Man fails to set aside compromise of taxation of costs despite drunkenness from allergy tablets

A man took 5 times his usual dose of phenergan before a mediation in a Costs Court matter in which he sought to tax his former solicitor’s fees.  Represented by a solicitor, he settled the taxation.  It is an interesting footnote that the man’s solicitor was from the rather wonderfully named Coolabah Law Chambers, and is described on the firm’s website as follows:

‘Although Jeff has sincere respect for the Bench, he is not afraid to argue and fight for his clients.  Jeff believes that each of his clients must be properly represented and must receive a ‘fair go’.  To appreciate Jeff’s keenness one has only to learn of one occasion when, during his closing address to the jury, Jeff performed an impersonation of Austin Powers in “The Spy Who Shagged Me”.  Jeff’s client was successful in that case!’

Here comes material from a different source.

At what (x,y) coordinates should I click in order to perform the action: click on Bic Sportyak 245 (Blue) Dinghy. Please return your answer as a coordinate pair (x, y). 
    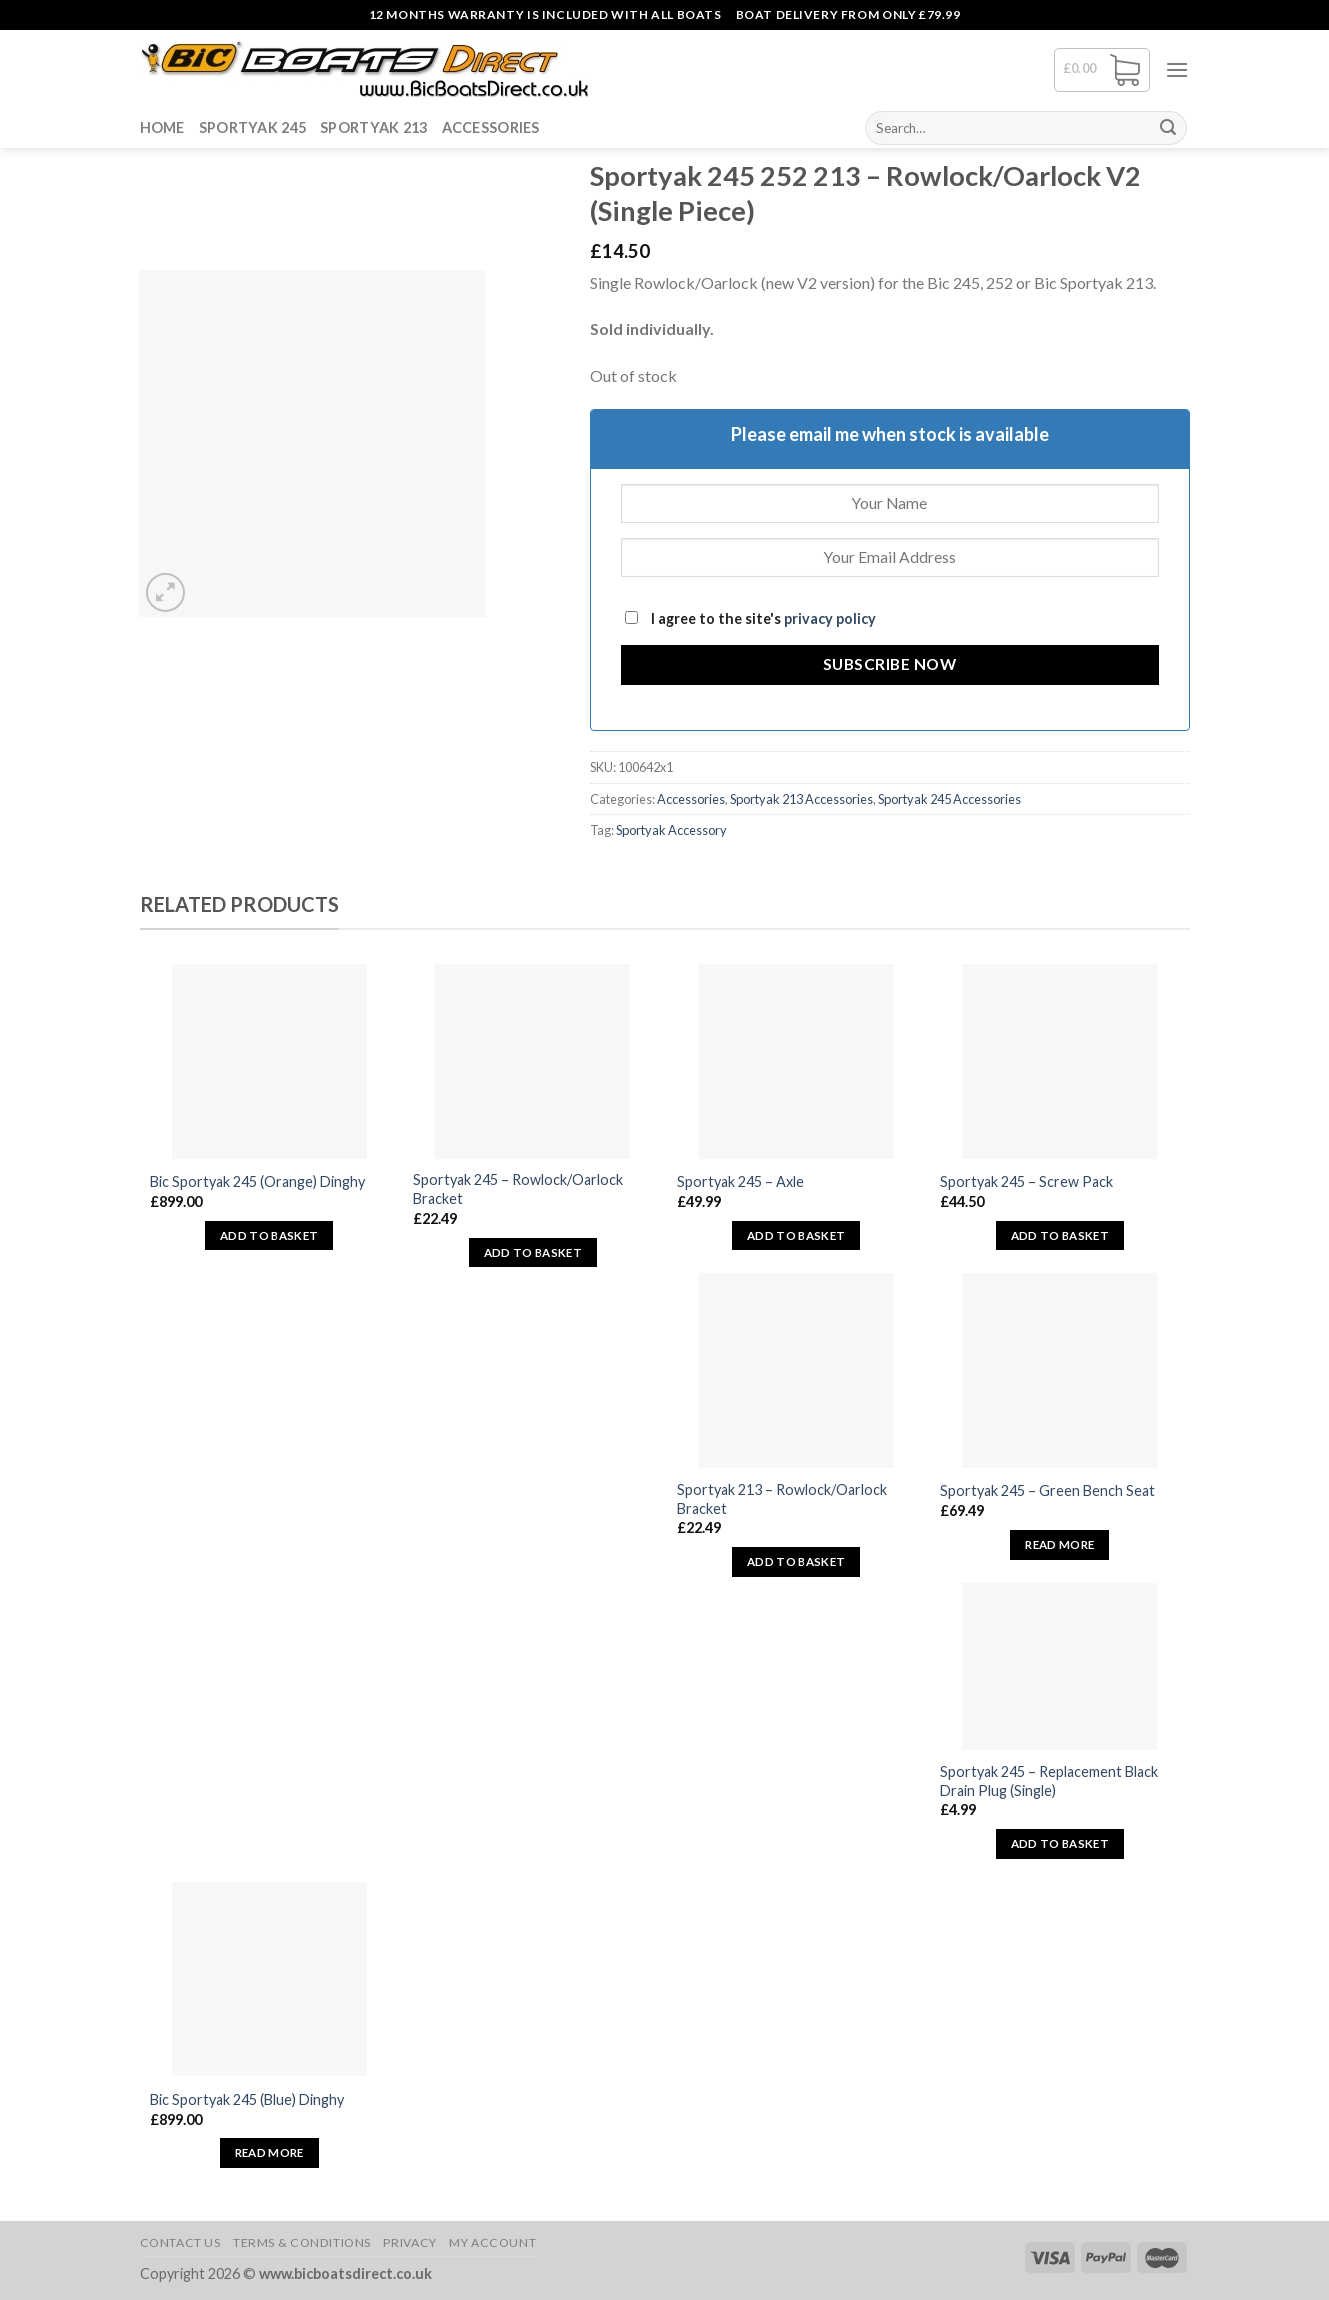
    Looking at the image, I should click on (247, 2099).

The man applied, unrepresented, to the Costs Court to have it set aside on the basis of the solicitor respondent to the taxation had taken unconscientious advantage of his phenergan intoxication in procuring the settlement.  The Costs Court referred the question to the Practice Court.

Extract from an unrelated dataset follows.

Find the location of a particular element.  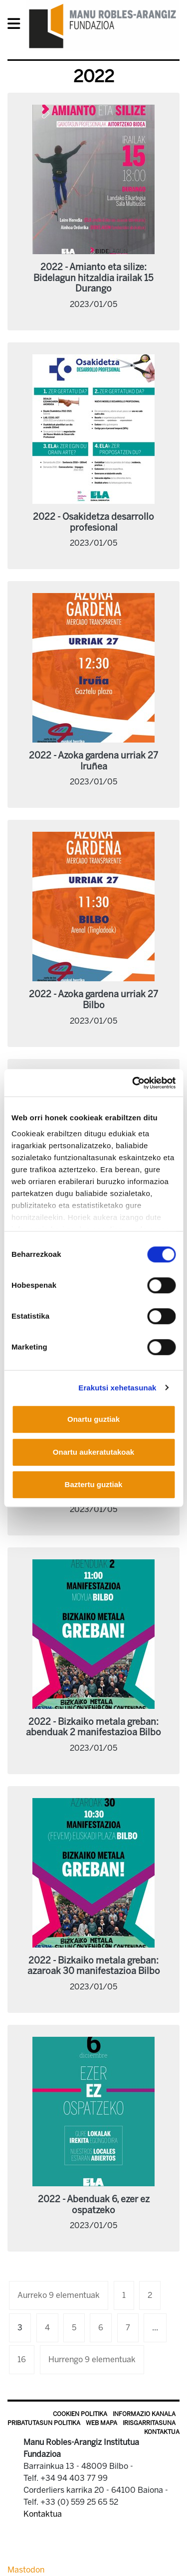

2022 - Abenduak 6, ezer ez ospatzeko is located at coordinates (94, 2205).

The Practice Court considered whether the determination of a mixed question of fact and law was one which could be the subject of a referral by the Costs Judge for ‘directions’ to a judge of the trial division under r. 63.51.  Bell J said it could.

But his Honour ruled that the Costs Court did not have jurisdiction to hear that question and so made the man commence a fresh Supreme Court proceeding for a declaration: [2015] VSC 417.  Bell J found that the Costs Court is a ‘statutory court of limited jurisdiction’.  That is interesting because presumably when the same work was done by the Taxing Master, the Supreme Court itself would have been exercising its unlimited jurisdiction so the creation of this Costs Court has complicated things.

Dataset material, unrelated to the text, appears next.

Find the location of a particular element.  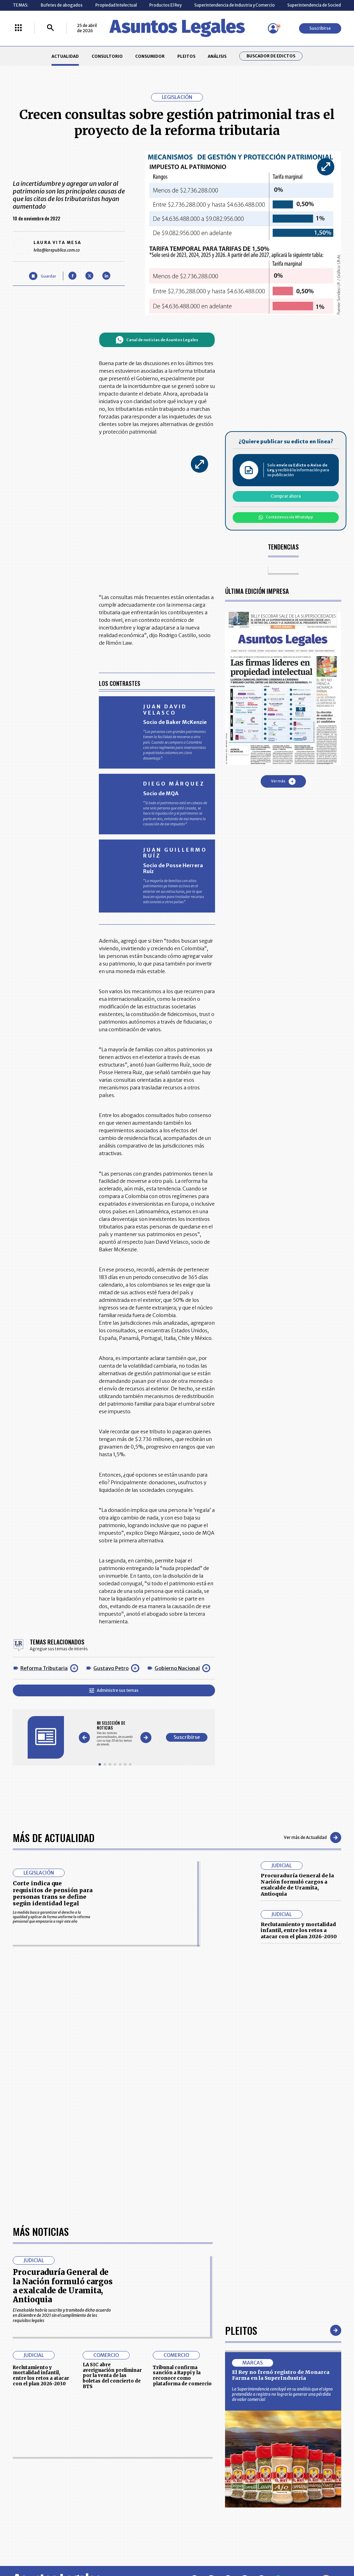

Bell J found that the Costs Court did not have jurisdiction and so could not refer the proceeding to the Practice Court. The question which, on one characterisation, was whether the Costs Court should enforce a settlement of a Costs Court proceeding at a mediation ordered by the Costs Court was not one arising in the course of ‘assessment, settling, taxation or review of costs’ and so not within the Costs Court’s jurisdiction as described in s. 17D of the Supreme Court Act 1986.  Not even within the grant of such additional power to the Costs Court as is necessary to do its job in sub-s. (2).  Emerton J’s decision in Gadens Lawyers v Beba Enterprises [2012] VSC 519 about the Costs Court’s jurisdiction was not cited to Bell J, who reasoned:

‘It is true that, in the circumstances of the present case, the issues raised by the application to set aside the agreement are connected with the ‘assessment, settling, taxation or review of costs’ because, in great part, the agreement settled the issues relating to those matters in the Costs Court.  But a connection with those matters is not enough.  The issues must actually relate to those matters.  The issue is not that the set-aside application raises substantive issues of mixed fact and law, which it does, but that those issues do not relate to the ‘assessment, settling, taxation or review of costs’.’

So the man duly commenced a new proceeding which a judge of the Court referred back, perhaps a little paradoxically, to an Associate Justice who was not the Costs Judge for determination.  If you’re expecting a happy ending for the doughty self-represented client-plaintiff after this procedural buffeting, I can’t help you.  Derham AsJ found that the solicitors had been ignorant of any excema-related intoxication under which the plaintiff laboured and dismissed his application to set aside the settlement: EO v Bolton & Swan Pty Ltd [2016] VSC 91.